Data extracted from a collection
--

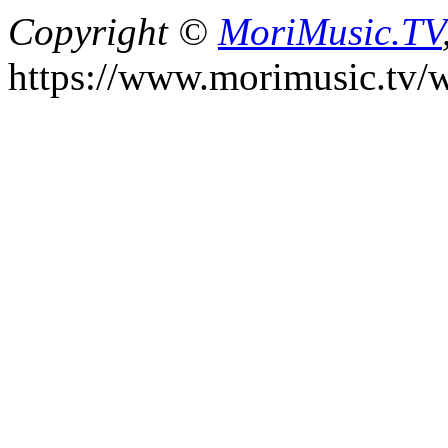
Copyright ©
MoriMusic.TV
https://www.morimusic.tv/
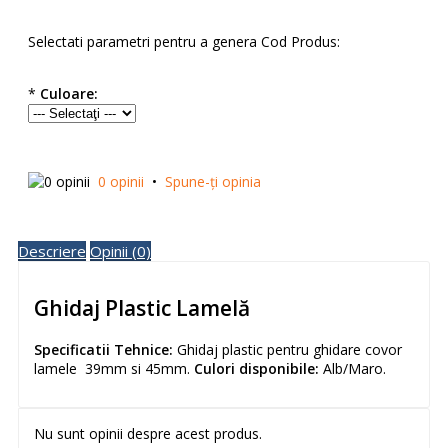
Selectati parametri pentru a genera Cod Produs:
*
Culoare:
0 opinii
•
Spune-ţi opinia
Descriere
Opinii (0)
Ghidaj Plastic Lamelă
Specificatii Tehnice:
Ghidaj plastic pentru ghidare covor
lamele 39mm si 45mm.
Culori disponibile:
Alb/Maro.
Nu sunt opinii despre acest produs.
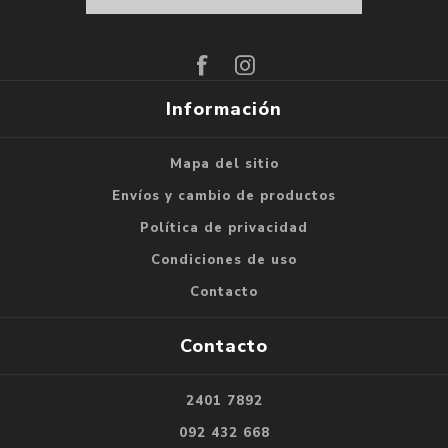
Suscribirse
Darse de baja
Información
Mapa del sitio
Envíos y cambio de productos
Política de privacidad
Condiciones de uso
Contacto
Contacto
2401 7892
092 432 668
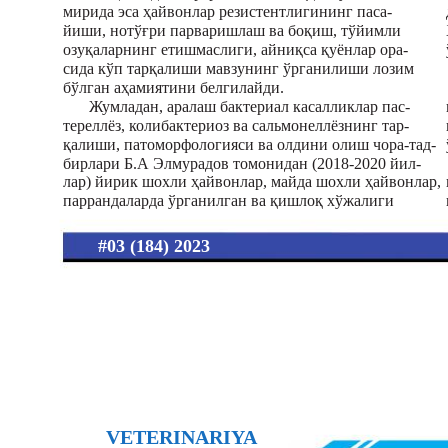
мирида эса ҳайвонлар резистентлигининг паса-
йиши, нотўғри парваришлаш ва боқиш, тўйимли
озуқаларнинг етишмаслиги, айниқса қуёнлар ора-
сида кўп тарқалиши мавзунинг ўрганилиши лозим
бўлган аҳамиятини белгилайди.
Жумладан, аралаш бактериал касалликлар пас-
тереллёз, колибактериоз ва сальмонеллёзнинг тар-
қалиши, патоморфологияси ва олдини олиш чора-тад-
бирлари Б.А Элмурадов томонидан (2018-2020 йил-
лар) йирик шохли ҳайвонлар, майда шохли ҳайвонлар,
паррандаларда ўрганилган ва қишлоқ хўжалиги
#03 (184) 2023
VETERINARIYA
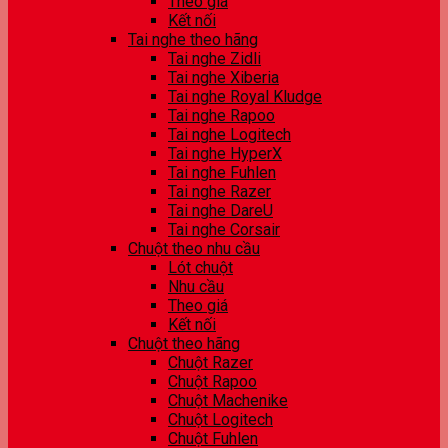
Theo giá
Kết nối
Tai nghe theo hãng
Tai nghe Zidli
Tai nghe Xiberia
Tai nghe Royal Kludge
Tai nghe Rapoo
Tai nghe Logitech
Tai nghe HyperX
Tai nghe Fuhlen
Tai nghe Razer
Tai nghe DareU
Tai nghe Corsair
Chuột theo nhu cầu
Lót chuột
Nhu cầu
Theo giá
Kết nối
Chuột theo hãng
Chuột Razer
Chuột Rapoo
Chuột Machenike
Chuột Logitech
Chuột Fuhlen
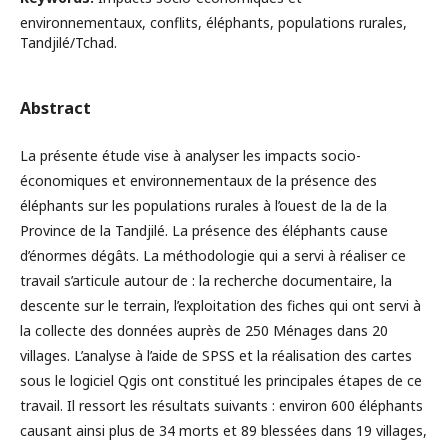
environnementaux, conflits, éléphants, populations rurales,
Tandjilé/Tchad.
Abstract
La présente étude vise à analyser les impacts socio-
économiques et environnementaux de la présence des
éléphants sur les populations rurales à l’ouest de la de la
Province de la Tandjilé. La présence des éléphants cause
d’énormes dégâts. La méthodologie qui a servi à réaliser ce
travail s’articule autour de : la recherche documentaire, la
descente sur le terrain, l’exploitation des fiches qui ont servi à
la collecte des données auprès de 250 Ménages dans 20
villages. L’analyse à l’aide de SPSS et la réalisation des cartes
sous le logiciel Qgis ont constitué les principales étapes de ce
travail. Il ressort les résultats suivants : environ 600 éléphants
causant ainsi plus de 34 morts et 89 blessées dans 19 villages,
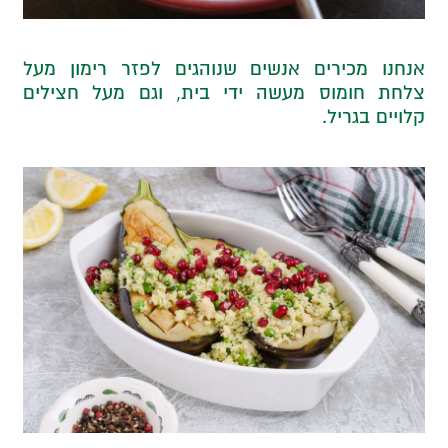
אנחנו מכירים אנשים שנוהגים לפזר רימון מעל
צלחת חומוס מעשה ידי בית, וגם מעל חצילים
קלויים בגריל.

--

# WHAT NEEDS TO BE DONE
Leave the pictures behind and transcribe every record above exactly.

# ANSWER BOX
Copyright ©
MoriMusic.TV
https://www.morimusic.tv/
Selectati parametri pentru a genera Cod Produs:
*
Culoare:
0 opinii
•
Spune-ţi opinia
Descriere
Opinii (0)
Ghidaj Plastic Lamelă
Specificatii Tehnice:
Ghidaj plastic pentru ghidare covor
lamele 39mm si 45mm.
Culori disponibile:
Alb/Maro.
Nu sunt opinii despre acest produs.
Suscribirse
Darse de baja
Información
Mapa del sitio
Envíos y cambio de productos
Política de privacidad
Condiciones de uso
Contacto
Contacto
2401 7892
092 432 668
мирида эса ҳайвонлар резистентлигининг паса-
йиши, нотўғри парваришлаш ва боқиш, тўйимли
озуқаларнинг етишмаслиги, айниқса қуёнлар ора-
сида кўп тарқалиши мавзунинг ўрганилиши лозим
бўлган аҳамиятини белгилайди.
Жумладан, аралаш бактериал касалликлар пас-
тереллёз, колибактериоз ва сальмонеллёзнинг тар-
қалиши, патоморфологияси ва олдини олиш чора-тад-
бирлари Б.А Элмурадов томонидан (2018-2020 йил-
лар) йирик шохли ҳайвонлар, майда шохли ҳайвонлар,
паррандаларда ўрганилган ва қишлоқ хўжалиги
#03 (184) 2023
VETERINARIYA
Theo giá
Kết nối
Tai nghe theo hãng
Tai nghe Zidli
Tai nghe Xiberia
Tai nghe Royal Kludge
Tai nghe Rapoo
Tai nghe Logitech
Tai nghe HyperX
Tai nghe Fuhlen
Tai nghe Razer
Tai nghe DareU
Tai nghe Corsair
Chuột theo nhu cầu
Lót chuột
Nhu cầu
Theo giá
Kết nối
Chuột theo hãng
Chuột Razer
Chuột Rapoo
Chuột Machenike
Chuột Logitech
Chuột Fuhlen
environnementaux, conflits, éléphants, populations rurales,
Tandjilé/Tchad.
Abstract
La présente étude vise à analyser les impacts socio-
économiques et environnementaux de la présence des
éléphants sur les populations rurales à l’ouest de la de la
Province de la Tandjilé. La présence des éléphants cause
d’énormes dégâts. La méthodologie qui a servi à réaliser ce
travail s’articule autour de : la recherche documentaire, la
descente sur le terrain, l’exploitation des fiches qui ont servi à
la collecte des données auprès de 250 Ménages dans 20
villages. L’analyse à l’aide de SPSS et la réalisation des cartes
sous le logiciel Qgis ont constitué les principales étapes de ce
travail. Il ressort les résultats suivants : environ 600 éléphants
causant ainsi plus de 34 morts et 89 blessées dans 19 villages,
אנחנו מכירים אנשים שנוהגים לפזר רימון מעל
צלחת חומוס מעשה ידי בית, וגם מעל חצילים
קלויים בגריל.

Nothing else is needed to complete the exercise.